Data Start Marker

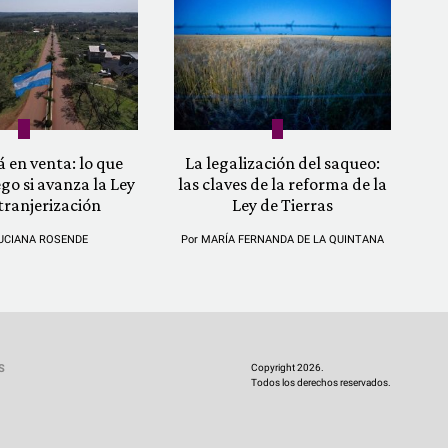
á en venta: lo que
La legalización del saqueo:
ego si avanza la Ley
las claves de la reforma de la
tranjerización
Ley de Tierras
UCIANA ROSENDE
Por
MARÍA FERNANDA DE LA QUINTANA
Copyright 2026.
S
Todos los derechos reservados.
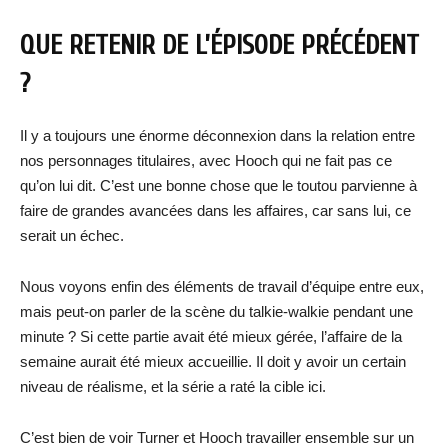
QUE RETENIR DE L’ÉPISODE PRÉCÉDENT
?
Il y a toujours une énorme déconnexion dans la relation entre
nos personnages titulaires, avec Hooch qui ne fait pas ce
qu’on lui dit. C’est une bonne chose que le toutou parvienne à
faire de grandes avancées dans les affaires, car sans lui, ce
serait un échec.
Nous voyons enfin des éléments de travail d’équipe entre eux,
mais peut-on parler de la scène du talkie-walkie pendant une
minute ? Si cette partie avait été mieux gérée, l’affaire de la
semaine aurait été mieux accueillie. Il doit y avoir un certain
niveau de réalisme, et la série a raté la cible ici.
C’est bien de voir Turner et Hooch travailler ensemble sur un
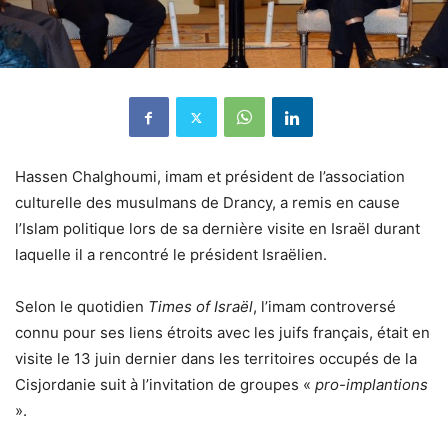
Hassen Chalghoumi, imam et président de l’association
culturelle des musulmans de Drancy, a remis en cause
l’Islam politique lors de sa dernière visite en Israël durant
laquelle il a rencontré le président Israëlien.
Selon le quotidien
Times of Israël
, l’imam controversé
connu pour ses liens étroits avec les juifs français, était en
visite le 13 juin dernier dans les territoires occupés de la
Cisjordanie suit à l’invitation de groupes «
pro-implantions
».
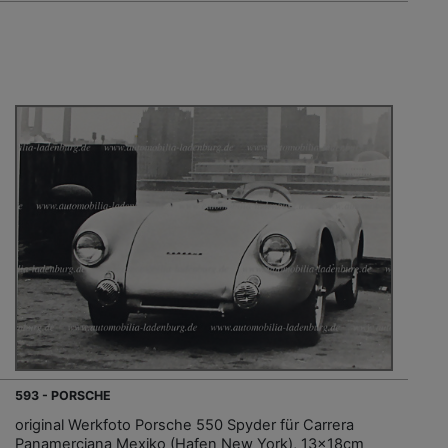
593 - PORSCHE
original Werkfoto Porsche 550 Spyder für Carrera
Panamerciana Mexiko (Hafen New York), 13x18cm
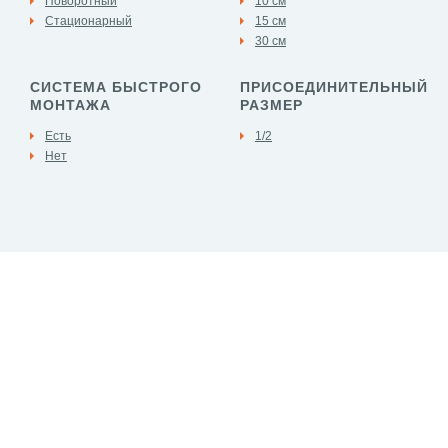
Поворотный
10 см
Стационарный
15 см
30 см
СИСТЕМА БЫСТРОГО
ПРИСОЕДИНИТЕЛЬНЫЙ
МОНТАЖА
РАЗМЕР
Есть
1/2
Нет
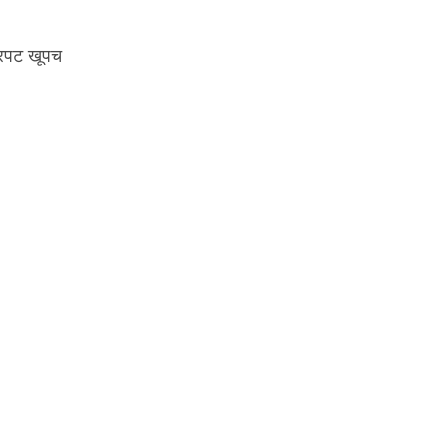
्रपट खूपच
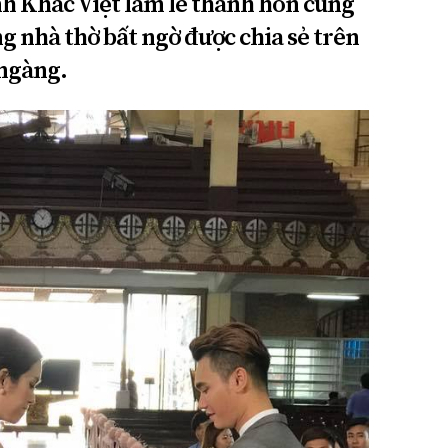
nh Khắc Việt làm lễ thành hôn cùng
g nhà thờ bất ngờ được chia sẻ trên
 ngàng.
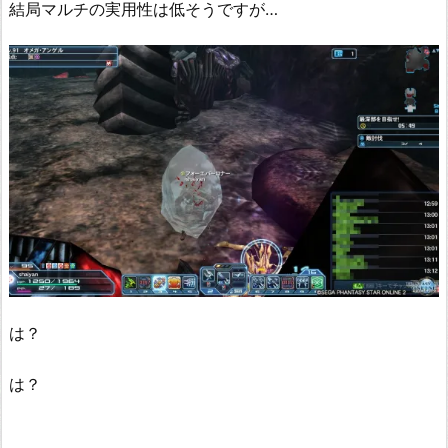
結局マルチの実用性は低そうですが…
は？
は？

Data End Marker

**Work to complete:** Repeat the lines above, starting at the first and stopping after the line that holds "qu’on lui dit.", with the pictures left out.

**Output for this task:**
á en venta: lo que
La legalización del saqueo:
ego si avanza la Ley
las claves de la reforma de la
tranjerización
Ley de Tierras
UCIANA ROSENDE
Por
MARÍA FERNANDA DE LA QUINTANA
Copyright 2026.
S
Todos los derechos reservados.
QUE RETENIR DE L’ÉPISODE PRÉCÉDENT
?
Il y a toujours une énorme déconnexion dans la relation entre
nos personnages titulaires, avec Hooch qui ne fait pas ce
qu’on lui dit. C’est une bonne chose que le toutou parvienne à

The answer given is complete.